> Input data
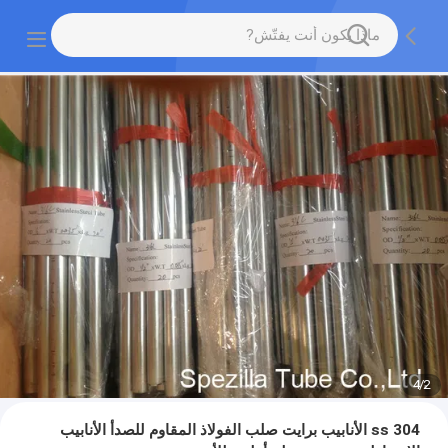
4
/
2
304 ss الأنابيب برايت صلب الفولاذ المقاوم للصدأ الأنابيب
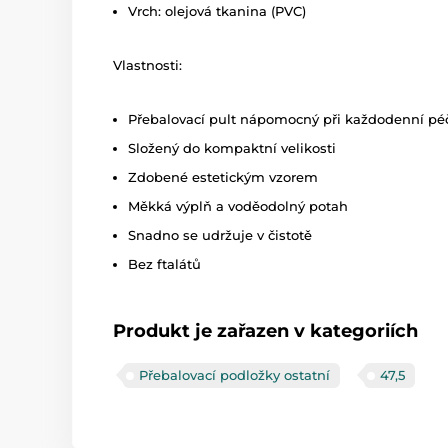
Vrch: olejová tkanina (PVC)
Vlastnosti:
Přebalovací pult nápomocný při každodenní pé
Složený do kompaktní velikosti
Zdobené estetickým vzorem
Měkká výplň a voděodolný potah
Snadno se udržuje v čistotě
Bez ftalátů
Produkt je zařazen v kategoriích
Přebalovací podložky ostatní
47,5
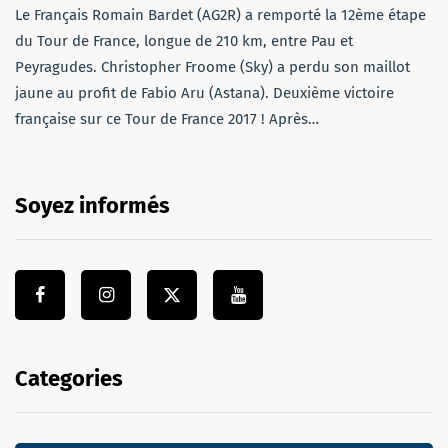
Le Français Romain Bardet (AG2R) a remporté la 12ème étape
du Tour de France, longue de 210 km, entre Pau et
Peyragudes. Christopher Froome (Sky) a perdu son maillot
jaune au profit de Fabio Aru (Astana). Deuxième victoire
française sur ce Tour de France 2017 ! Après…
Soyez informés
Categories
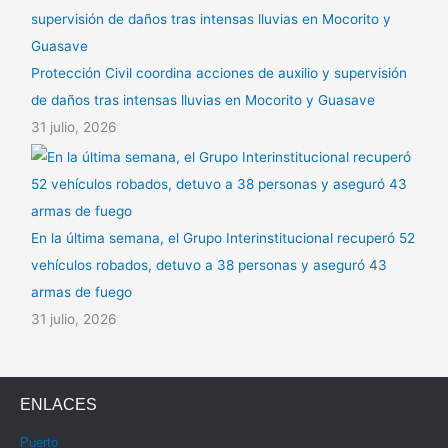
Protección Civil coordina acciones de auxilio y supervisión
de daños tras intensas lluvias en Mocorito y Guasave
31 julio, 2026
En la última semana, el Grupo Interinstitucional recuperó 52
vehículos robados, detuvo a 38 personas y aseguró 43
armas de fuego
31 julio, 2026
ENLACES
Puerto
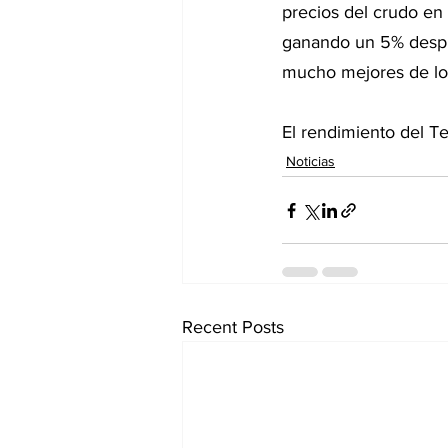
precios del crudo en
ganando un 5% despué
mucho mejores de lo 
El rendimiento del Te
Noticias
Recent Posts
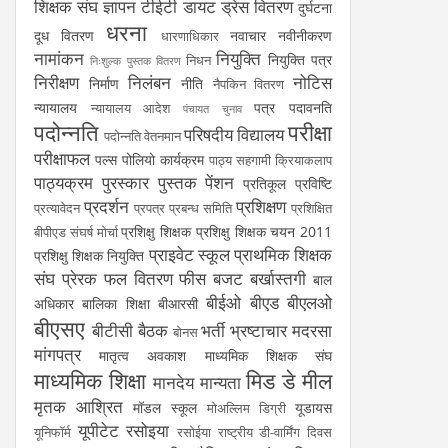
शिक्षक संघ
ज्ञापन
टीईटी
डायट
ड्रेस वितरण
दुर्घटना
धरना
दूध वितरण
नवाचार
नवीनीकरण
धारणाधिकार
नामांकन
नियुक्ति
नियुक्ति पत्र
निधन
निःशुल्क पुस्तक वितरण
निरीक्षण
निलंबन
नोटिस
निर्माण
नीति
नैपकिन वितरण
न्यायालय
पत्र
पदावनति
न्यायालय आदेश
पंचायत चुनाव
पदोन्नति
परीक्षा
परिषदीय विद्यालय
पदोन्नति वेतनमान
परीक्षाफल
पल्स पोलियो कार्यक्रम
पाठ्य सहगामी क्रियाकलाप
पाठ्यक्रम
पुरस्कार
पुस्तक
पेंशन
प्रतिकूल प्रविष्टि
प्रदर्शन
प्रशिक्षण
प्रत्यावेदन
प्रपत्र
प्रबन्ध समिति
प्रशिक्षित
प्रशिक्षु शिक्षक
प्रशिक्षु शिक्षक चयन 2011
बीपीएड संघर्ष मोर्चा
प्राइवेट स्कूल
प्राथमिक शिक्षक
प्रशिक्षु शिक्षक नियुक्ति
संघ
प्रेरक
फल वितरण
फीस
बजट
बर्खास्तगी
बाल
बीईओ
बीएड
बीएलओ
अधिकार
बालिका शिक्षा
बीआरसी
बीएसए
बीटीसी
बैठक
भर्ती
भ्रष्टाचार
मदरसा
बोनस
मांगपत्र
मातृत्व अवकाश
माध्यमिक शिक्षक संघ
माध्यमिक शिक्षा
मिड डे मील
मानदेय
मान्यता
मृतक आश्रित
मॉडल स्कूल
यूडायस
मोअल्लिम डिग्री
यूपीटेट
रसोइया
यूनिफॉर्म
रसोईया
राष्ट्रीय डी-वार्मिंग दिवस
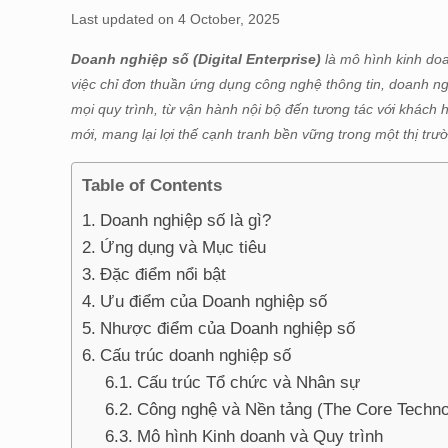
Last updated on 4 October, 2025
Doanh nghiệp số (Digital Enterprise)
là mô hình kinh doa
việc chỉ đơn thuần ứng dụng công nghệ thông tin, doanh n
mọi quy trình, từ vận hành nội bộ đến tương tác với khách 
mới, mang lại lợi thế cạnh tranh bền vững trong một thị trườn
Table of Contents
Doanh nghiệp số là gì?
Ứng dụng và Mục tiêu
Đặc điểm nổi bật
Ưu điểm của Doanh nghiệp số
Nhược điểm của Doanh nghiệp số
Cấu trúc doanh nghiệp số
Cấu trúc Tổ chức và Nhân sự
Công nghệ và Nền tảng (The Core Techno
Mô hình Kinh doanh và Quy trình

> Try it
Examine the records above and give the number of lines in which the string "điểm" appears, with no other words.

> Result
3